Jimmy Martinello photo.


What is it about the Great Bear that speaks to you?
The environment there and the spirit of the place are just so powerful that you have no choice but to be moved emotionally. I have guided people that have cried in the middle of an estuary due to the overwhelming power and truth of the place. I have had people quit their jobs after returning from the Great Bear and I have had people spread their loved one’s ashes in wild salmon streams. This place, our coast, has the ability to change people and you need to spend time in these environments to understand. Coastal First Nations have been living on our coast for close to 15,000 years and you cannot separate the people from the land; they are one in the same. Many of my values about the land, the traditional foods and our role in the ecosystems have come from the people of our coastline. Those principles, born of the land, continue to guide me. Places like the Great Bear Rainforest will become more important as the world becomes smaller and technology and consumption continue to progress. People from around the world should have the opportunity to visit and experience these wild places so they understand exactly where they stand within the ecosystem and how these places shift their way of thinking. Spend time paddling next to a humpback whale, walking shoulder to shoulder with a grizzly bear feeding on spawning salmon or walking through an ancient, towering, old growth forest. Talk to an elder in a First Nations community who has lived his whole life off the land and whose family goes back thousands of years, then you will understand the place, you will understand the people and you will understand the stories.



“A group of committed, emotional, passionate people is a really hard group to run over these days.”

How do you feel about the latest announcement that huge swaths of the Great Bear will be protected?
I think this is truly a great step in the right direction for our coastline. There are issues, like trophy hunting, which need to be put to bed once and for all, but I think this is a decision we can all celebrate and I thank those that have worked so hard to make it happen.
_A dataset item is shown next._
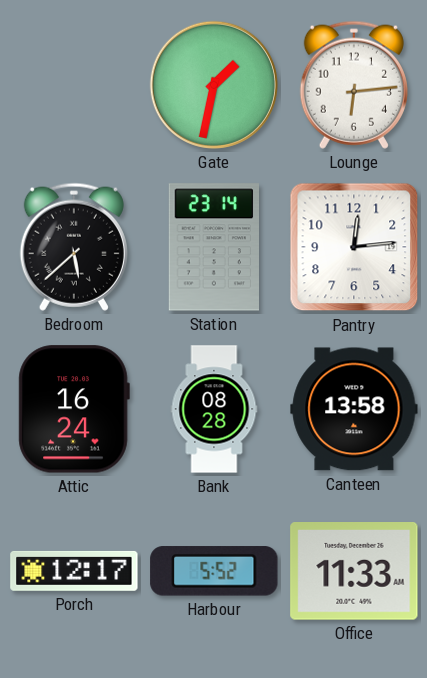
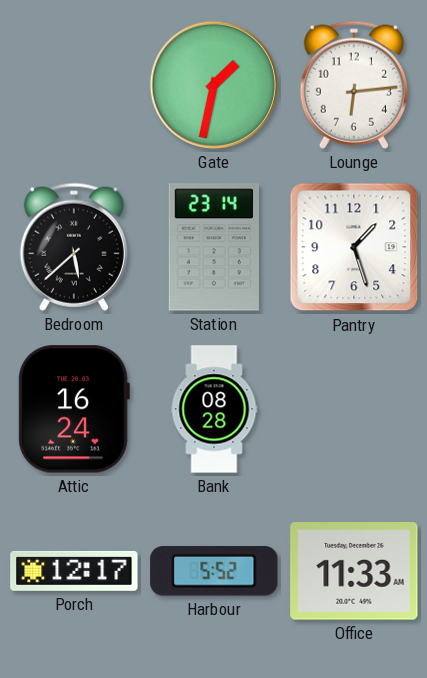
Pantry: 12:14 -> 1:27
Canteen: 13:58 -> none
People these days are looking critically at the decisions being made that have a negative impact on our environment. There are a lot of people that feel the same way I do about our coastline and what happens to it. We understand the value of the land which goes way beyond a monetary value; it’s a value we are just starting to understand as being really, really important. A group of committed, emotional, passionate people is a really hard group to run over these days.




On that note, do you feel we as people are drifting away from our connection with natural environments and if so, what can we do about it?
I think these days more people are realizing the importance of those connections and of committing to finding that connection and having it in their lives. Many of us either have grown up here in the west or, like myself, moved out here to be able to connect more easily and to share these places with our families and like-minded friends. I was fortunate to have parents who took the four of us kids to my grandfather’s cabin in Northern Ontario every summer. I grew up fishing, swimming and being on the water every day, all day. To this day, one of my favourite things is to go back to Northern Ontario to fish and connect to my roots. The values and love of wilderness and freedom is something I have tried to share with my son. It’s not a magic formula, we just need to share our passions and stories with family and friends, provide those the opportunity and the mountains, rivers and oceans will look after the rest.
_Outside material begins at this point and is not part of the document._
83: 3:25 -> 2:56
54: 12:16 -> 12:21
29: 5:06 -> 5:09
What do you hope people who watch your presentation come away with?
I just want people to enjoy the show. For those who feel the way I do, it will just confirm our choices and what we value in life. For others it might just be the trigger to pull out some charts of our coastline or have a look at Google Earth and plan a coastal expedition. I just feel fortunate to share experiences and a place with people that have had such a huge and positive impact on my life. Thanks for asking me to be a part of this amazing and inspiring evening.